What to do
Starting at the line with "kilometres in" and ending at the line with "woman to head a media", print exactly the lines of the entries below. Pictures do not belong in the copy.

Data section
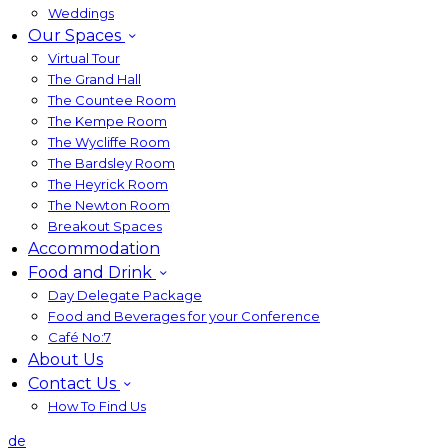
Weddings
Our Spaces
Virtual Tour
The Grand Hall
The Countee Room
The Kempe Room
The Wycliffe Room
The Bardsley Room
The Heyrick Room
The Newton Room
Breakout Spaces
Accommodation
Food and Drink
Day Delegate Package
Food and Beverages for your Conference
Café No:7
About Us
Contact Us
How To Find Us
de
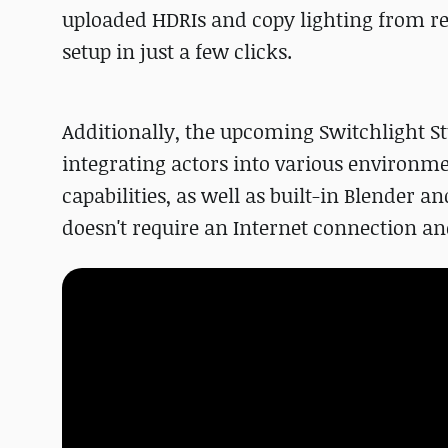
uploaded HDRIs and copy lighting from ref
setup in just a few clicks.
Additionally, the upcoming Switchlight St
integrating actors into various environmen
capabilities, as well as built-in Blender a
doesn't require an Internet connection 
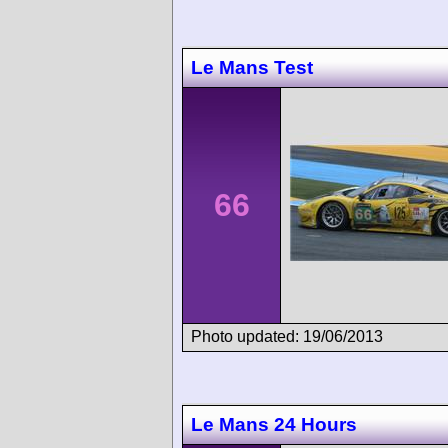
Le Mans Test
66
Photo updated: 19/06/2013
Le Mans 24 Hours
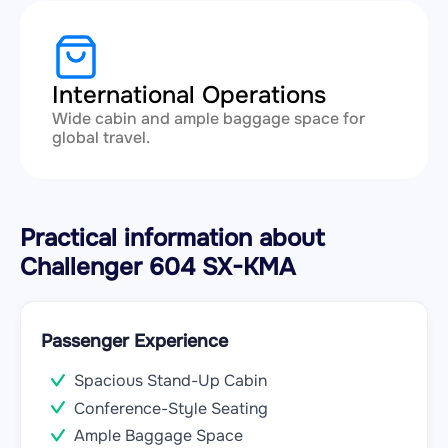
International Operations
Wide cabin and ample baggage space for
global travel.
Practical information about
Challenger 604 SX-KMA
Passenger Experience
Spacious Stand-Up Cabin
Conference-Style Seating
Ample Baggage Space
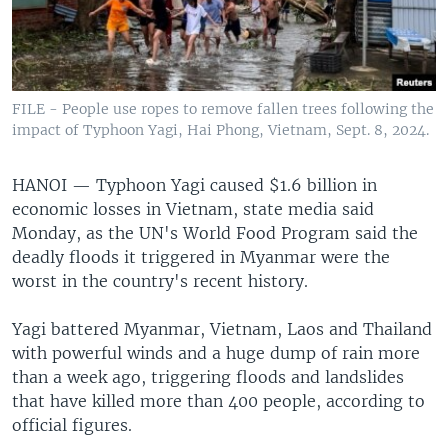
FILE - People use ropes to remove fallen trees following the
impact of Typhoon Yagi, Hai Phong, Vietnam, Sept. 8, 2024.
HANOI —
Typhoon Yagi caused $1.6 billion in
economic losses in Vietnam, state media said
Monday, as the UN's World Food Program said the
deadly floods it triggered in Myanmar were the
worst in the country's recent history.
Yagi battered Myanmar, Vietnam, Laos and Thailand
with powerful winds and a huge dump of rain more
than a week ago, triggering floods and landslides
that have killed more than 400 people, according to
official figures.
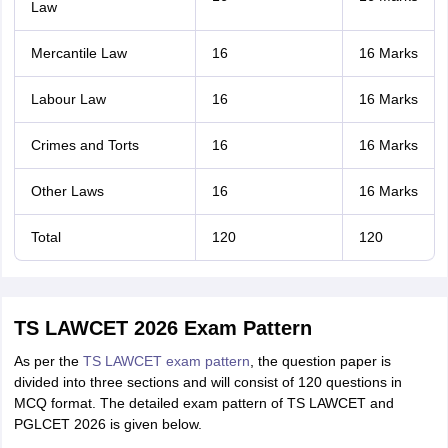
Law
Mercantile Law
16
16 Marks
Labour Law
16
16 Marks
Crimes and Torts
16
16 Marks
Other Laws
16
16 Marks
Total
120
120
TS LAWCET 2026 Exam Pattern
As per the
TS LAWCET exam pattern
, the question paper is
divided into three sections and will consist of 120 questions in
MCQ format. The detailed exam pattern of TS LAWCET and
PGLCET 2026 is given below.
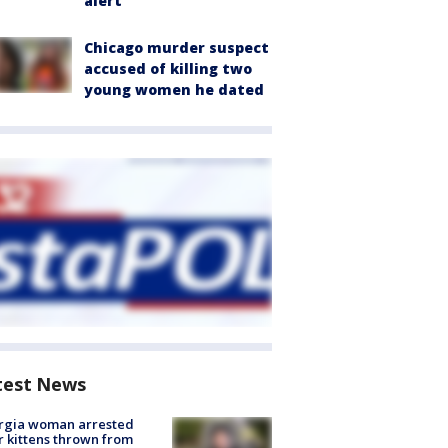
alert
Chicago murder suspect
accused of killing two
young women he dated
test News
rgia woman arrested
r kittens thrown from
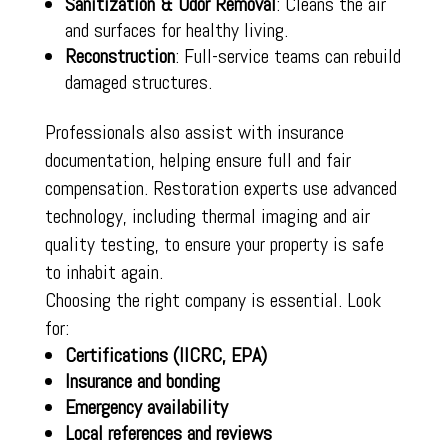
Sanitization & Odor Removal
: Cleans the air
and surfaces for healthy living.
Reconstruction
: Full-service teams can rebuild
damaged structures.
Professionals also assist with insurance
documentation, helping ensure full and fair
compensation. Restoration experts use advanced
technology, including thermal imaging and air
quality testing, to ensure your property is safe
to inhabit again.
Choosing the right company is essential. Look
for:
Certifications (IICRC, EPA)
Insurance and bonding
Emergency availability
Local references and reviews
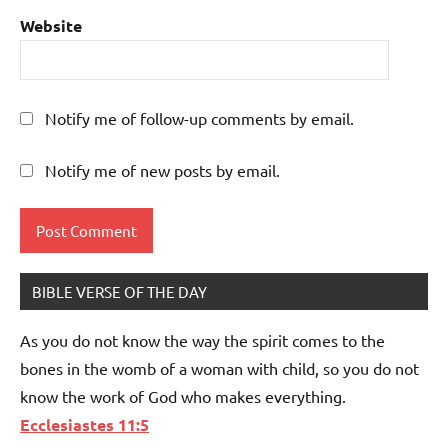
Website
Notify me of follow-up comments by email.
Notify me of new posts by email.
BIBLE VERSE OF THE DAY
As you do not know the way the spirit comes to the
bones in the womb of a woman with child, so you do not
know the work of God who makes everything.
Ecclesiastes 11:5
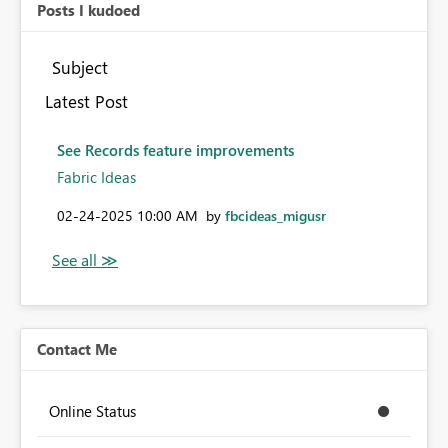
Posts I kudoed
Subject
Latest Post
See Records feature improvements
Fabric Ideas
‎02-24-2025
10:00 AM
by
fbcideas_migusr
Contact Me
Online Status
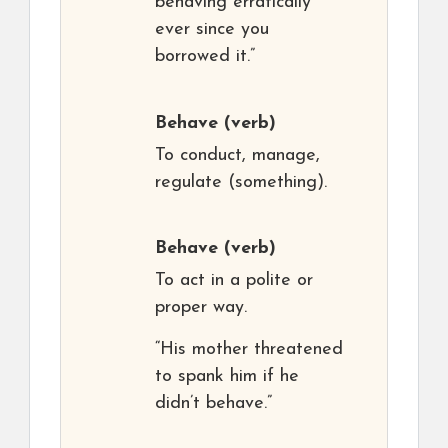
behaving erratically
ever since you
borrowed it.”
Behave
(verb)
To conduct, manage,
regulate (something).
Behave
(verb)
To act in a polite or
proper way.
“His mother threatened
to spank him if he
didn’t behave.”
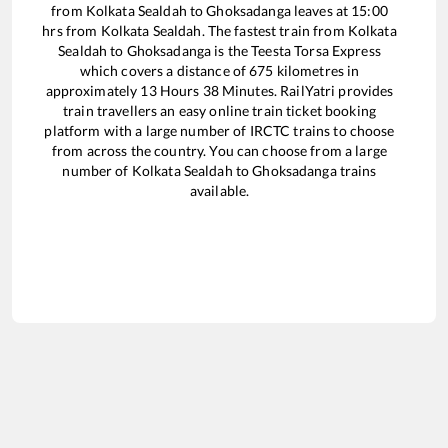
from
Kolkata Sealdah
to
Ghoksadanga
leaves at
15:00
hrs from
Kolkata Sealdah
. The fastest train from
Kolkata
Sealdah
to
Ghoksadanga
is the
Teesta Torsa Express
which covers a distance of
675
kilometres in
approximately
13
Hours
38
Minutes. RailYatri provides
train travellers an easy online train ticket booking
platform with a large number of IRCTC trains to choose
from across the country. You can choose from a large
number of
Kolkata Sealdah
to
Ghoksadanga
trains
available.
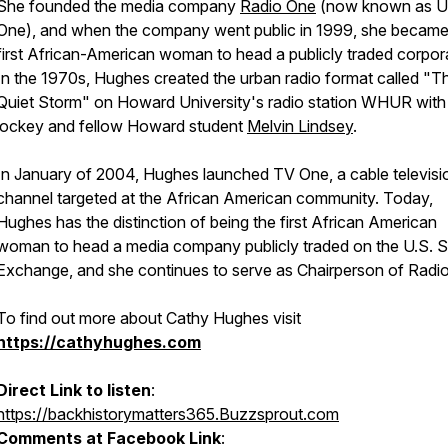
She founded the media company
Radio One
(now known as U
One), and when the company went public in 1999, she became
first African-American woman to head a publicly traded corpor
In the 1970s, Hughes created the urban radio format called "T
Quiet Storm" on Howard University's radio station WHUR with
jockey and fellow Howard student
Melvin Lindsey
.
In January of 2004, Hughes launched TV One, a cable televisi
channel targeted at the African American community. Today,
Hughes has the distinction of being the first African American
woman to head a media company publicly traded on the U.S. 
Exchange, and she continues to serve as Chairperson of Radi
To find out more about Cathy Hughes visit
https://cathyhughes.com
Direct Link to listen
:
https://backhistorymatters365.Buzzsprout.com
Comments at Facebook Link
:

Problem solution
kilometres in
approximately
13
Hours
38
Minutes. RailYatri provides
train travellers an easy online train ticket booking
platform with a large number of IRCTC trains to choose
from across the country. You can choose from a large
number of
Kolkata Sealdah
to
Ghoksadanga
trains
available.
She founded the media company
Radio One
(now known as U
One), and when the company went public in 1999, she became
first African-American woman to head a publicly traded corpor
In the 1970s, Hughes created the urban radio format called "T
Quiet Storm" on Howard University's radio station WHUR with
jockey and fellow Howard student
Melvin Lindsey
.
In January of 2004, Hughes launched TV One, a cable televisi
channel targeted at the African American community. Today,
Hughes has the distinction of being the first African American
woman to head a media company publicly traded on the U.S. 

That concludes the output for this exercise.